Stichwort Multimodalität: Wie sieht die Zusammenarbeit mit Anbietern außerhalb des Öffentlichen Verkehrs aus?
Wie gesagt wollen wir alle Verkehrsmittel im ÖPNV so einfach wie möglich miteinander verknüpfen. Das bedeutet nicht nur eine betriebliche Integration, sondern auch eine vertriebliche. Wir brauchen also eine einfache und intuitive digitale Kundenschnittstelle – am besten am Smartphone. Hier soll ein so genanntes intermodales Routing und Ticketing für eine Reise alle verfügbaren Verbindungen mit verschiedenen Verkehrsmitteln kombinieren und anbieten – ob Regionalexpress, Mietfahrrad, Bus, E-Scooter oder On-Demand-Verkehr. Die jeweiligen Tarife und Konditionen sind dann alle in einer App integriert. Kundinnen und Kunden können der Empfehlung für die „schnellste“ oder auch „nachhaltigste“ Verbindung folgen und mit einem Klick alle Verkehrsmittel entlang dieser Reisekette buchen und bezahlen. Eine solche digitale Lösung haben wir kürzlich als Idee auf unserer Messe „Zukunft Nahverkehr“ in Berlin präsentiert.

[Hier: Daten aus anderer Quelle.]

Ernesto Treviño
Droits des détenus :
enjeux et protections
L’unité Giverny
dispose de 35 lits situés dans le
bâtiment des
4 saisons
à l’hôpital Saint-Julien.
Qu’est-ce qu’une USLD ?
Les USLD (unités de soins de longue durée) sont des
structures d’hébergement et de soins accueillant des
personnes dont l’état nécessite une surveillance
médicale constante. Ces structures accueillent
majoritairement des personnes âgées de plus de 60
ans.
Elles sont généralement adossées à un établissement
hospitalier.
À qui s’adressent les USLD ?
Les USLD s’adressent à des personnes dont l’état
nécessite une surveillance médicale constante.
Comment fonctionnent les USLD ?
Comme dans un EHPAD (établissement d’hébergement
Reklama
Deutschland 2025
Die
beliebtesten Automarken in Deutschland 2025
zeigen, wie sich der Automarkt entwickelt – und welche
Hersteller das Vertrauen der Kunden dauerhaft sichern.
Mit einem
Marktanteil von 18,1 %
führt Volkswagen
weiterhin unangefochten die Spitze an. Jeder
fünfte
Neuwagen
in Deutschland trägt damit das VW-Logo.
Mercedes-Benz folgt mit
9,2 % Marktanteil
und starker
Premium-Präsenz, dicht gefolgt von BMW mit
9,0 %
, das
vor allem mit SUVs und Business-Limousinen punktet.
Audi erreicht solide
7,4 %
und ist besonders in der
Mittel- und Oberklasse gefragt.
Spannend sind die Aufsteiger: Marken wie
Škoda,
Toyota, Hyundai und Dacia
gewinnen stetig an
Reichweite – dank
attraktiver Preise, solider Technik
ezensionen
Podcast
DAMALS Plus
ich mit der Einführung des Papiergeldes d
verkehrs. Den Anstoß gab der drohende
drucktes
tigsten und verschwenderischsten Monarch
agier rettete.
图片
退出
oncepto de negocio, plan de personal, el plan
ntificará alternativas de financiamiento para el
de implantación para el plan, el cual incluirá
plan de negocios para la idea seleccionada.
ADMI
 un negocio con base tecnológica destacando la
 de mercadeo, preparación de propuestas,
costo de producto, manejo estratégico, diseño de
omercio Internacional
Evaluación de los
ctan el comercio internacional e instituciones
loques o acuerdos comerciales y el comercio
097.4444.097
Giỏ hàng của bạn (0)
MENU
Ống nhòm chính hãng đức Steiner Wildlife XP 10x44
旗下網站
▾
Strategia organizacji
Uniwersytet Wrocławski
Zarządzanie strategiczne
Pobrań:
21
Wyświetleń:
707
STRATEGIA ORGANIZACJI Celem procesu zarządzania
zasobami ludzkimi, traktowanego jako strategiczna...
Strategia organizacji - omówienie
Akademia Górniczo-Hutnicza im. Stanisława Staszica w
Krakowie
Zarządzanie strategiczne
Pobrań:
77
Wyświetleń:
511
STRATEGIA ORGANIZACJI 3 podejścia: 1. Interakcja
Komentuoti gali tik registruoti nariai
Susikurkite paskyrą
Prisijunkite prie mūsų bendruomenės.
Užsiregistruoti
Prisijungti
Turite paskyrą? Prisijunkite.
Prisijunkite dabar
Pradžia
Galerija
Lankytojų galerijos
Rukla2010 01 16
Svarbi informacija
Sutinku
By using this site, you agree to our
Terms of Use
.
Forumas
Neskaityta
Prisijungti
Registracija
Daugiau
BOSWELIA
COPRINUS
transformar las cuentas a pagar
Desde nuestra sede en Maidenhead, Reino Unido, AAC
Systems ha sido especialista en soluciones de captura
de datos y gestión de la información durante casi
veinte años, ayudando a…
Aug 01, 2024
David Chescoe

Bis 2030 investiert DB Regio knapp 12 Milliarden Euro in neue Züge und Busse, innovative Konzepte und Ausstattungen sollen ein wesentlicher Teil sein: Können Sie uns etwas konkreter erzählen, was die Fahrgäste in den nächsten Jahren erwarten können?
Wie wir uns den Nahverkehr der Zukunft vorstellen, haben wir kürzlich auf der bereits angesprochenen Messe „Zukunft Nahverkehr“ gezeigt. Auf diesem Branchenevent, das es in dieser Form und Größe noch nie gab, haben sich mehrere Tausend Besucher angesehen, wie der Nahverkehr von morgen aussehen kann. Dazu gehören innovative Fahrzeugkonzepte, aber auch digitale Innovationen, wie ich sie gerade beschrieben habe. Eine der Voraussetzungen für modernen Nahverkehr sind moderne Fahrzeuge. Dafür planen wir, im Auftrag unserer Partner in den Bundesländern und in den Kommunen – den Aufgabenträgern – bis 2030 rund zwölf Milliarden Euro in die Hand zu nehmen: Elf Milliarden Euro für moderne oder modernisierte Züge und 900 Millionen Euro für Busse. Darüber hinaus brauchen wir innovative Konzepte für diese Fahrzeuge. Wir werden deshalb Elemente aus unseren Ideenzügen in hunderte Züge übernehmen: Flexible Innenräume oder moderne Fahrgastinformation machen die Fahrt noch angenehmer. Auch beim Bus probieren wir solche Innovationen aus. Ich bin überzeugt: Mobilität muss Freude machen, Menschen zusammenbringen. Und diese Idee treibt mich an, jeden Tag.